Court of Civil Appeals of Texas, Eastland
Apr 30, 1926
283 S.W. 608 (Tex. Civ. App. 1926)

Opinion

No. 114.

March 26, 1926. Rehearing Denied April 30, 1926.

Error from District Court, Taylor County; W. R. Ely, Judge.

Suit by J. E. Johnson against A. A. Griffith. Judgment for plaintiff, and defendant brings error. Affirmed on rehearing.

Mack Mack and McLean, Scott McLean, all of Fort Worth, and R. W. Haynie, of Abilene, for plaintiff in error.

B. L. Russell, of Baird, and Dallas Scarborough, of Abilene, for defendant in error.


Plaintiff in error will be designated as appellant, and defendant in error as appellee.

On the original consideration of this appeal, the judgment in appellee's favor was reversed and the cause remanded. At the time no brief was filed for appellee. On motion for rehearing it has been shown that the failure to file briefs was not due to any fault on appellee's part. Upon consideration of the entire case it appears that the judgment should be affirmed, and the reasons will be briefly stated.
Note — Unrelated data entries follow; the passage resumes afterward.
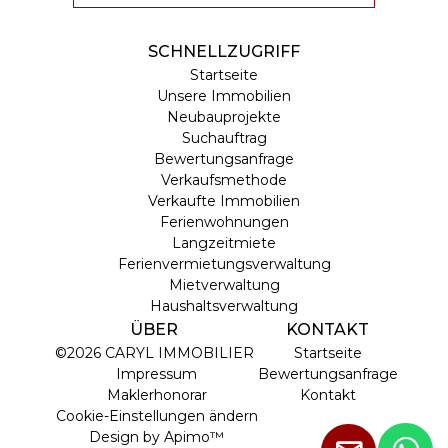
SCHNELLZUGRIFF
Startseite
Unsere Immobilien
Neubauprojekte
Suchauftrag
Bewertungsanfrage
Verkaufsmethode
Verkaufte Immobilien
Ferienwohnungen
Langzeitmiete
Ferienvermietungsverwaltung
Mietverwaltung
Haushaltsverwaltung
ÜBER
KONTAKT
©2026 CARYL IMMOBILIER
Startseite
Impressum
Bewertungsanfrage
Maklerhonorar
Kontakt
Cookie-Einstellungen ändern
Design by
Apimo™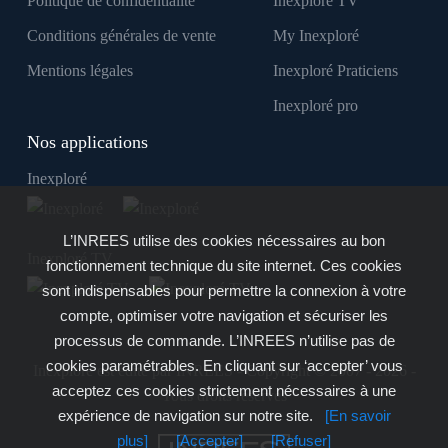
Politique de confidentialité
Inexploré TV
Conditions générales de vente
My Inexploré
Mentions légales
Inexploré Praticiens
Inexploré pro
Nos applications
Inexploré
L’INREES utilise des cookies nécessaires au bon
Inexploré TV
fonctionnement technique du site internet. Ces cookies
sont indispensables pour permettre la connexion à votre
compte, optimiser votre navigation et sécuriser les
processus de commande. L’INREES n’utilise pas de
cookies paramétrables. En cliquant sur ‘accepter’ vous
Inexploré est édité par INREES - Copyright © 2007 - 2026 -
acceptez ces cookies strictement nécessaires à une
Tous droits réservés
expérience de navigation sur notre site.
[En savoir
plus]
[Accepter]
[Refuser]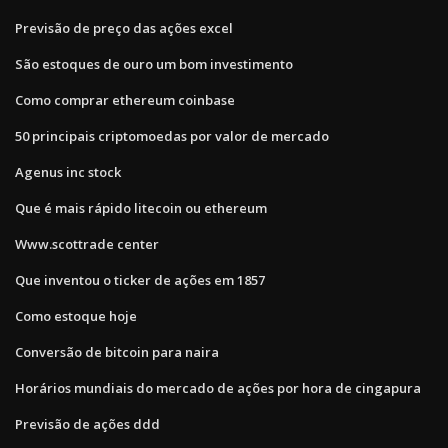
Previsão de preço das ações excel
São estoques de ouro um bom investimento
Como comprar ethereum coinbase
50 principais criptomoedas por valor de mercado
Agenus inc stock
Que é mais rápido litecoin ou ethereum
Www.scottrade center
Que inventou o ticker de ações em 1857
Como estoque hoje
Conversão de bitcoin para naira
Horários mundiais do mercado de ações por hora de cingapura
Previsão de ações ddd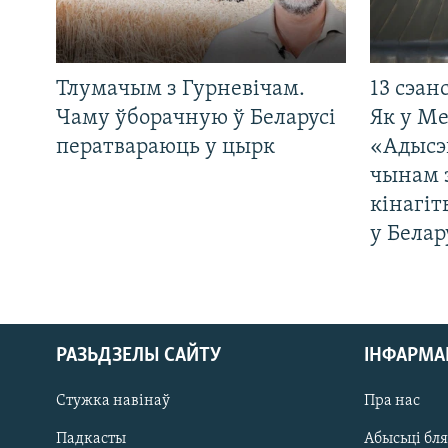
Тлумачым з Гурневічам.
13 сэан
Чаму ўборачную ў Беларусі
Як у М
ператвараюць у цырк
«Адысэ
чынам 
кінагі
у Белар
РАЗЬДЗЕЛЫ САЙТУ
ІНФАРМ
Стужка навінаў
Пра нас
Падкасты
Абысьці бл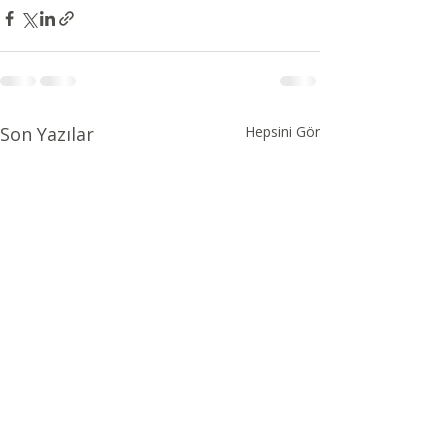
Son Yazılar
Hepsini Gör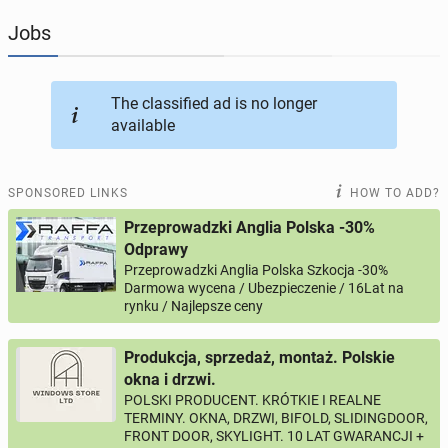
Jobs
JOBSEEKERS
287
online profiles
BUSINESS
160
online ads
The classified ad is no longer
available
AUTOMOTIVE
10
online ads
SPONSORED LINKS
HOW TO ADD?
BUY & SELL
45
online ads
Przeprowadzki Anglia Polska -30%
Odprawy
PERSONALS
112
online ads
Przeprowadzki Anglia Polska Szkocja -30%
Darmowa wycena / Ubezpieczenie / 16Lat na
rynku / Najlepsze ceny
Produkcja, sprzedaż, montaż. Polskie
okna i drzwi.
POLSKI PRODUCENT. KRÓTKIE I REALNE
TERMINY. OKNA, DRZWI, BIFOLD, SLIDINGDOOR,
FRONT DOOR, SKYLIGHT. 10 LAT GWARANCJI +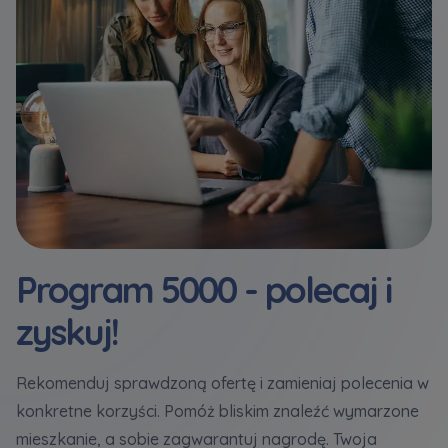
Program 5000 - polecaj i
zyskuj!
Rekomenduj sprawdzoną ofertę i zamieniaj polecenia w
konkretne korzyści. Pomóż bliskim znaleźć wymarzone
mieszkanie, a sobie zagwarantuj nagrodę. Twoja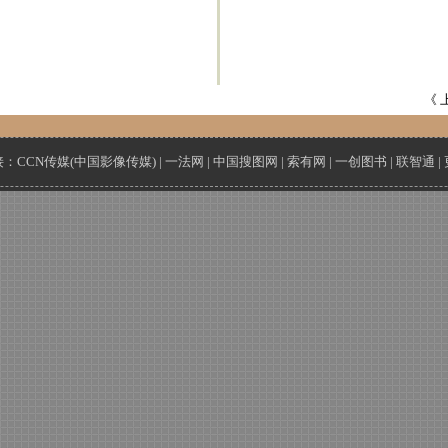
《 
接：
CCN传媒(中国影像传媒)
|
一法网
|
中国搜图网
|
索有网
|
一创图书
|
联智通
|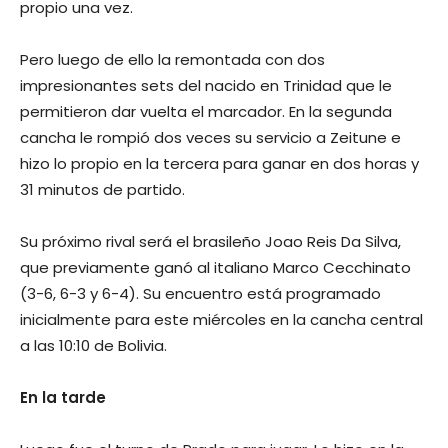
propio una vez.
Pero luego de ello la remontada con dos
impresionantes sets del nacido en Trinidad que le
permitieron dar vuelta el marcador. En la segunda
cancha le rompió dos veces su servicio a Zeitune e
hizo lo propio en la tercera para ganar en dos horas y
31 minutos de partido.
Su próximo rival será el brasileño Joao Reis Da Silva,
que previamente ganó al italiano Marco Cecchinato
(3-6, 6-3 y 6-4). Su encuentro está programado
inicialmente para este miércoles en la cancha central
a las 10:10 de Bolivia.
En la tarde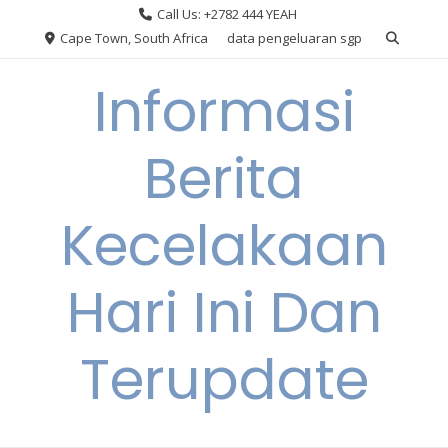
Skip
Call Us: +2782 444 YEAH
to
Cape Town, South Africa
data pengeluaran sgp
content
Informasi
Berita
Kecelakaan
Hari Ini Dan
Terupdate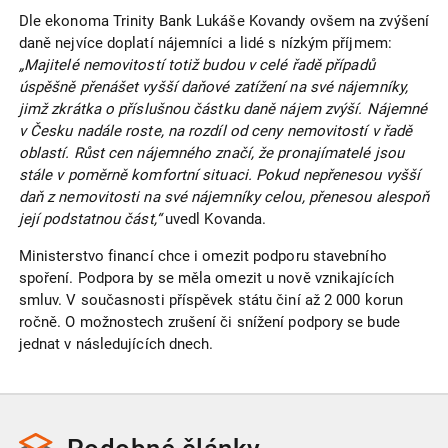
Dle ekonoma Trinity Bank Lukáše Kovandy ovšem na zvýšení
daně nejvíce doplatí nájemníci a lidé s nízkým příjmem:
„Majitelé nemovitostí totiž budou v celé řadě případů
úspěšně přenášet vyšší daňové zatížení na své nájemníky,
jimž zkrátka o příslušnou částku daně nájem zvýší. Nájemné
v Česku nadále roste, na rozdíl od ceny nemovitostí v řadě
oblastí. Růst cen nájemného značí, že pronajímatelé jsou
stále v poměrně komfortní situaci. Pokud nepřenesou vyšší
daň z nemovitosti na své nájemníky celou, přenesou alespoň
její podstatnou část,“
uvedl Kovanda.
Ministerstvo financí chce i omezit podporu stavebního
spoření. Podpora by se měla omezit u nově vznikajících
smluv. V současnosti příspěvek státu činí až 2 000 korun
ročně. O možnostech zrušení či snížení podpory se bude
jednat v následujících dnech.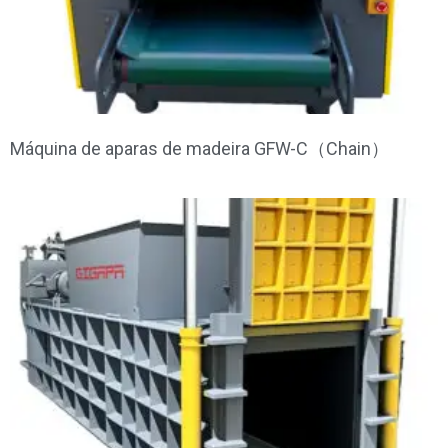
Máquina de aparas de madeira GFW-C（Chain）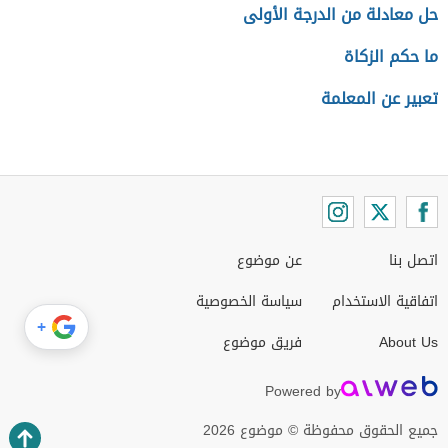
حل معادلة من الدرجة الأولى
ما حكم الزكاة
تعبير عن المعلمة
اتصل بنا
عن موضوع
اتفاقية الاستخدام
سياسة الخصوصية
+
About Us
فريق موضوع
Powered by
جميع الحقوق محفوظة © موضوع 2026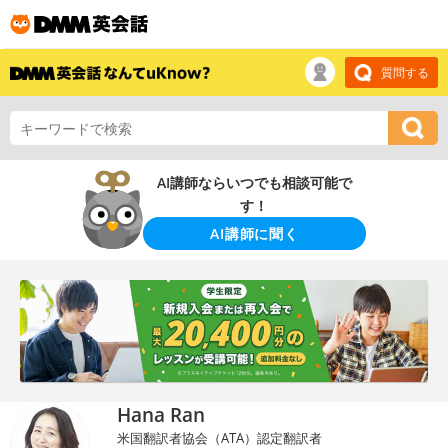
質問する
AI講師ならいつでも相談可能で
す！
AI講師に聞く
Hana Ran
米国翻訳者協会（ATA）認定翻訳者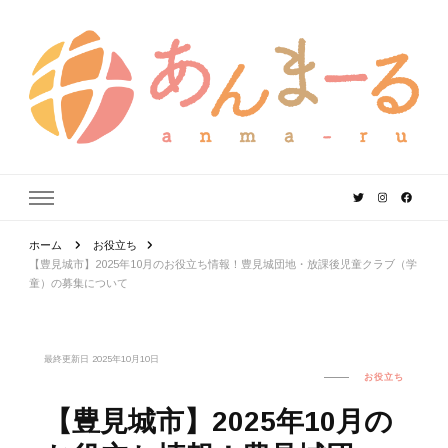
あんまーる
うちなーママ・パパのよりどころ。
ホーム
お役立ち
【豊見城市】2025年10月のお役立ち情報！豊見城団地・放課後児童クラブ（学
童）の募集について
最終更新日
2025年10月10日
お役立ち
【豊見城市】2025年10月の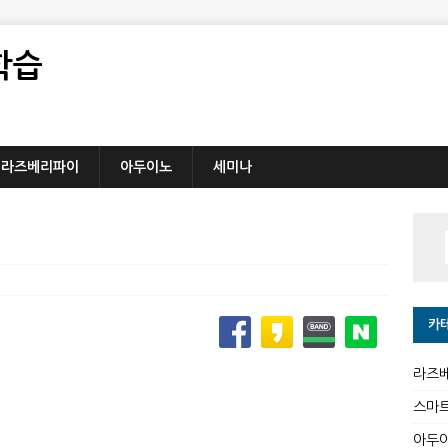
학습
라즈베리파이
아두이노
세미나
카
라즈
스마
아두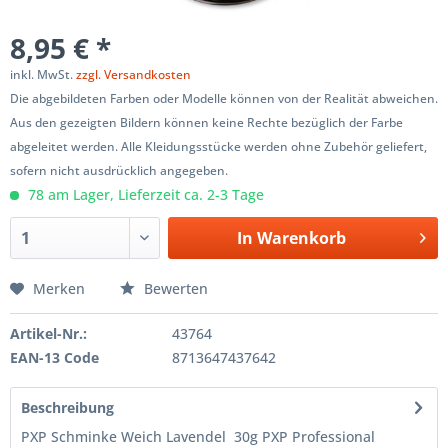
8,95 € *
inkl. MwSt.
zzgl. Versandkosten
Die abgebildeten Farben oder Modelle können von der Realität abweichen.
Aus den gezeigten Bildern können keine Rechte bezüglich der Farbe
abgeleitet werden. Alle Kleidungsstücke werden ohne Zubehör geliefert,
sofern nicht ausdrücklich angegeben.
78 am Lager, Lieferzeit ca. 2-3 Tage
In
Warenkorb
Merken
Bewerten
Artikel-Nr.:
43764
EAN-13 Code
8713647437642
Beschreibung
PXP Schminke Weich Lavendel 30g PXP Professional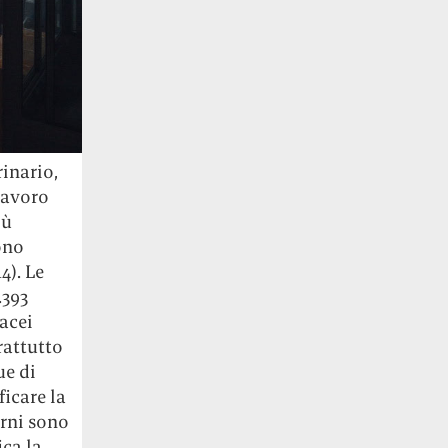
rinario,
lavoro
iù
ono
4). Le
.393
tacei
rattutto
ue di
ficare la
arni sono
ica la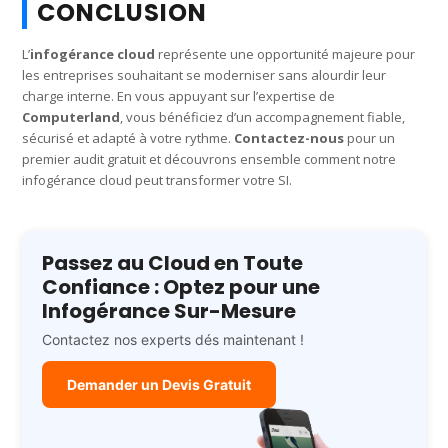
CONCLUSION
L’
infogérance cloud
représente une opportunité majeure pour
les entreprises souhaitant se moderniser sans alourdir leur
charge interne. En vous appuyant sur l’expertise de
Computerland
, vous bénéficiez d’un accompagnement fiable,
sécurisé et adapté à votre rythme.
Contactez-nous
pour un
premier audit gratuit et découvrons ensemble comment notre
infogérance cloud peut transformer votre SI.
Passez au Cloud en Toute
Confiance : Optez pour une
Infogérance Sur-Mesure
Contactez nos experts dés maintenant !
Demander un Devis Gratuit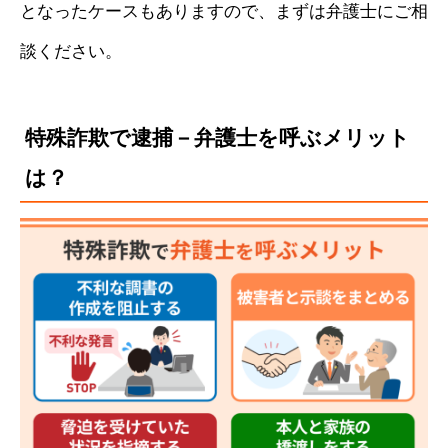
となったケースもありますので、まずは弁護士にご相
談ください。
特殊詐欺で逮捕－弁護士を呼ぶメリット
は？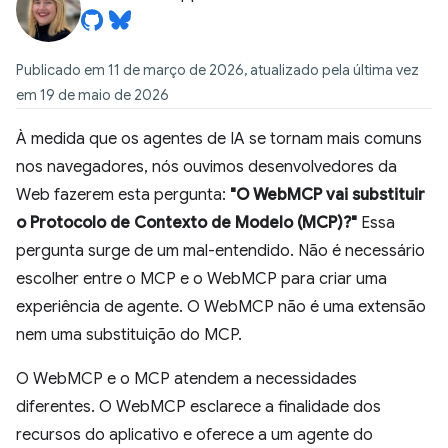
Publicado em 11 de março de 2026, atualizado pela última vez
em 19 de maio de 2026
À medida que os agentes de IA se tornam mais comuns
nos navegadores, nós ouvimos desenvolvedores da
Web fazerem esta pergunta:
"O WebMCP vai substituir
o Protocolo de Contexto de Modelo (MCP)?"
Essa
pergunta surge de um mal-entendido. Não é necessário
escolher entre o MCP e o WebMCP para criar uma
experiência de agente. O WebMCP não é uma extensão
nem uma substituição do MCP.
O WebMCP e o MCP atendem a necessidades
diferentes. O WebMCP esclarece a finalidade dos
recursos do aplicativo e oferece a um agente do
Appellant drilled three wells under a contract requiring that a well for oil or gas be drilled to a depth of 600 feet, unless oil or gas in "paying quantities" was discovered at a less depth, and payment to appellee of a certain sum, if oil or gas in "paying quantities" was discovered on premises of appellee. Each of the wells was drilled to a depth of approximately 300 feet. In the first well a small flow of gas was found. Appellant then moved his machinery to another location, and drilled to the same sand and discovered a flow of gas of approximately 1,750,000 cubic feet. No effort was made to drill deeper. The well was capped and another drilled to the same stratum, and a gas well with a volume of 2,370,000 cubic feet was found. The rock pressure in each was about 90 pounds. After appellant learned that he could not market the gas, appellee made demand on appellant for payment of the sum agreed on. Appellant replied in substance that there was no agreement as to the time payment should be made, and that appellant could not pay all the amount demanded, but if appellee needed the money appellant would pay as much as $50 or $100 on the 1st of the next month. Thereafter appellant moved his drilling machinery to work elsewhere.

The evidence shows that all the towns in the territory contiguous to the wells in question were being supplied with gas, and that the only pipe line for such product was that of the Texas Company, in which the pressure ranged from 175 pounds in summer to 200 in winter; that on account of the greater pressure in such pipe line the gas from the wells in question would not enter such line, but on account of having a lower pressure the gas from the wells in question would be "kicked back."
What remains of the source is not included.